[Data supplied]
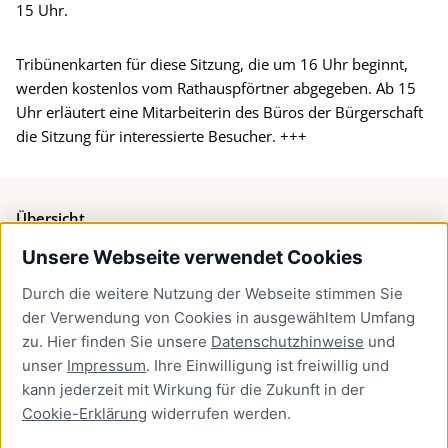
15 Uhr.
Tribünenkarten für diese Sitzung, die um 16 Uhr beginnt,
werden kostenlos vom Rathauspförtner abgegeben. Ab 15
Uhr erläutert eine Mitarbeiterin des Büros der Bürgerschaft
die Sitzung für interessierte Besucher. +++
Übersicht
Unsere Webseite verwendet Cookies
Bürgerservice
Durch die weitere Nutzung der Webseite stimmen Sie
Presse
der Verwendung von Cookies in ausgewähltem Umfang
Newsletter Lübeck:kompakt
zu. Hier finden Sie unsere
Datenschutzhinweise
und
unser
Impressum
. Ihre Einwilligung ist freiwillig und
Kontakt
kann jederzeit mit Wirkung für die Zukunft in der
Cookie-Erklärung
widerrufen werden.
Kontakt
Impressum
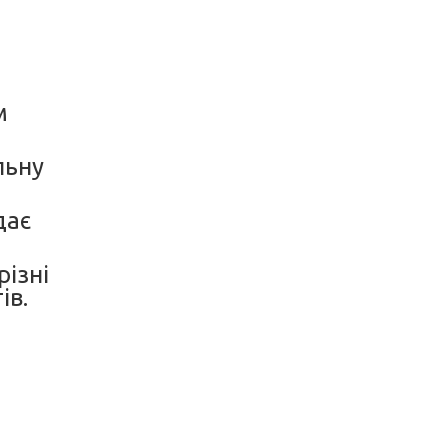
м
льну
дає
різні
ів.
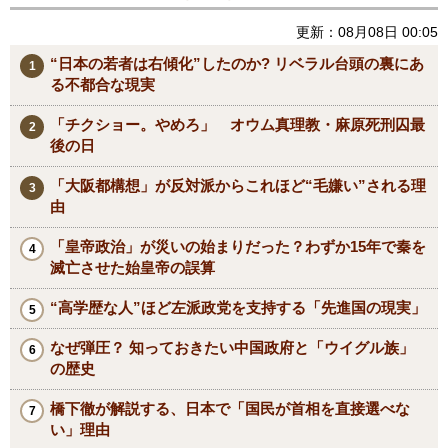
更新：08月08日 00:05
“日本の若者は右傾化”したのか? リベラル台頭の裏にあ
る不都合な現実
「チクショー。やめろ」 オウム真理教・麻原死刑囚最
後の日
「大阪都構想」が反対派からこれほど“毛嫌い”される理
由
「皇帝政治」が災いの始まりだった？わずか15年で秦を
滅亡させた始皇帝の誤算
“高学歴な人”ほど左派政党を支持する「先進国の現実」
なぜ弾圧？ 知っておきたい中国政府と「ウイグル族」
の歴史
橋下徹が解説する、日本で「国民が首相を直接選べな
い」理由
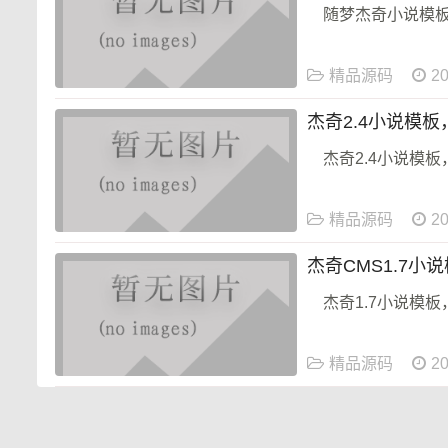
随梦杰奇小说模
精品源码
20
杰奇2.4小说模
杰奇2.4小说模
精品源码
20
杰奇CMS1.7
杰奇1.7小说模
精品源码
20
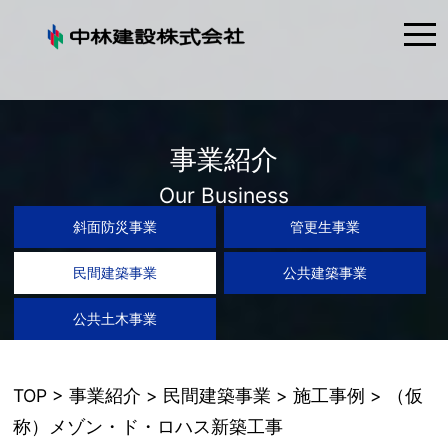
tog
nav
事業紹介
Our Business
斜面防災事業
管更生事業
民間建築事業
公共建築事業
公共土木事業
TOP
>
事業紹介
>
民間建築事業
>
施工事例
> （仮
称）メゾン・ド・ロハス新築工事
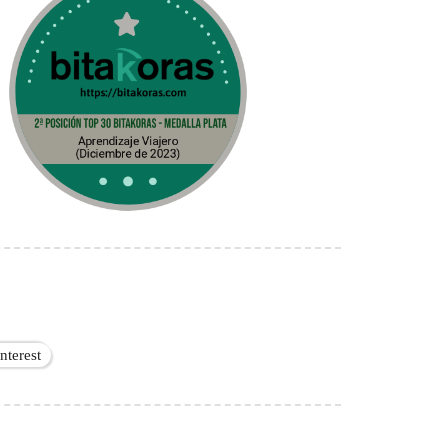
interest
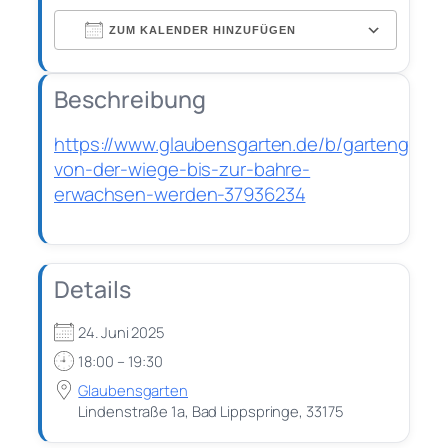
ZUM KALENDER HINZUFÜGEN
ICS
Google
Office
Outlook
herunterladen
Kalender
iCalendar
365
Live
Beschreibung
https://www.glaubensgarten.de/b/gartengesp
von-der-wiege-bis-zur-bahre-
erwachsen-werden-37936234
Details
24. Juni 2025
18:00 – 19:30
Glaubensgarten
Lindenstraße 1a, Bad Lippspringe, 33175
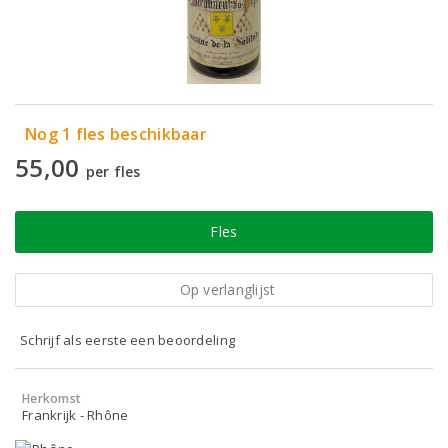
Nog 1 fles beschikbaar
55,00
per fles
Fles
Op verlanglijst
Schrijf als eerste een beoordeling
Herkomst
Frankrijk - Rhône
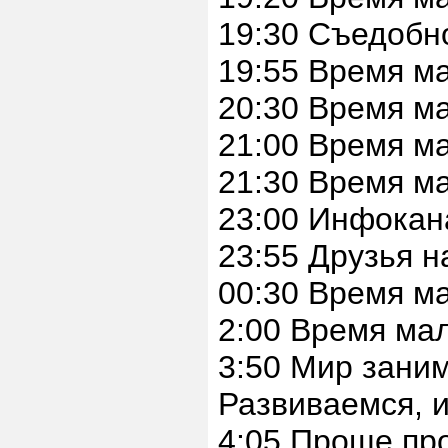
19:30 Съедобн
19:55 Время м
20:30 Время м
21:00 Время м
21:30 Время м
23:00 Инфокан
23:55 Друзья н
00:30 Время м
2:00 Время ма
3:50 Мир заним
Развиваемся, и
4:05 Проще про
[/Data supplied]
-- What the exercise asks --
Retype the full listing above precisely. Exclude each picture you find in it.

-- Response area --
15 Uhr.
Tribünenkarten für diese Sitzung, die um 16 Uhr beginnt,
werden kostenlos vom Rathauspförtner abgegeben. Ab 15
Uhr erläutert eine Mitarbeiterin des Büros der Bürgerschaft
die Sitzung für interessierte Besucher. +++
Übersicht
Unsere Webseite verwendet Cookies
Bürgerservice
Durch die weitere Nutzung der Webseite stimmen Sie
Presse
der Verwendung von Cookies in ausgewähltem Umfang
Newsletter Lübeck:kompakt
zu. Hier finden Sie unsere
Datenschutzhinweise
und
unser
Impressum
. Ihre Einwilligung ist freiwillig und
Kontakt
kann jederzeit mit Wirkung für die Zukunft in der
Cookie-Erklärung
widerrufen werden.
Kontakt
Impressum
м
льну
дає
різні
ів.
更新：08月08日 00:05
“日本の若者は右傾化”したのか? リベラル台頭の裏にあ
る不都合な現実
「チクショー。やめろ」 オウム真理教・麻原死刑囚最
後の日
「大阪都構想」が反対派からこれほど“毛嫌い”される理
由
「皇帝政治」が災いの始まりだった？わずか15年で秦を
滅亡させた始皇帝の誤算
“高学歴な人”ほど左派政党を支持する「先進国の現実」
なぜ弾圧？ 知っておきたい中国政府と「ウイグル族」
の歴史
橋下徹が解説する、日本で「国民が首相を直接選べな
い」理由
随梦杰奇小说模
精品源码
20
杰奇2.4小说模
杰奇2.4小说模
精品源码
20
杰奇CMS1.7
杰奇1.7小说模
精品源码
20
tog
nav
事業紹介
Our Business
斜面防災事業
管更生事業
民間建築事業
公共建築事業
公共土木事業
TOP
>
事業紹介
>
民間建築事業
>
施工事例
> （仮
称）メゾン・ド・ロハス新築工事
interest
ZUM KALENDER HINZUFÜGEN
ICS
Google
Office
Outlook
herunterladen
Kalender
iCalendar
365
Live
Beschreibung
https://www.glaubensgarten.de/b/gartengesp
von-der-wiege-bis-zur-bahre-
erwachsen-werden-37936234
Details
24. Juni 2025
18:00 – 19:30
Glaubensgarten
Lindenstraße 1a, Bad Lippspringe, 33175
Nog 1 fles beschikbaar
55,00
per fles
Fles
Op verlanglijst
Schrijf als eerste een beoordeling
Herkomst
Frankrijk - Rhône
19:30 Съедобн
19:55 Время м
20:30 Время м
21:00 Время м
21:30 Время м
23:00 Инфокан
23:55 Друзья н
00:30 Время м
2:00 Время ма
3:50 Мир заним
Развиваемся, и
4:05 Проще про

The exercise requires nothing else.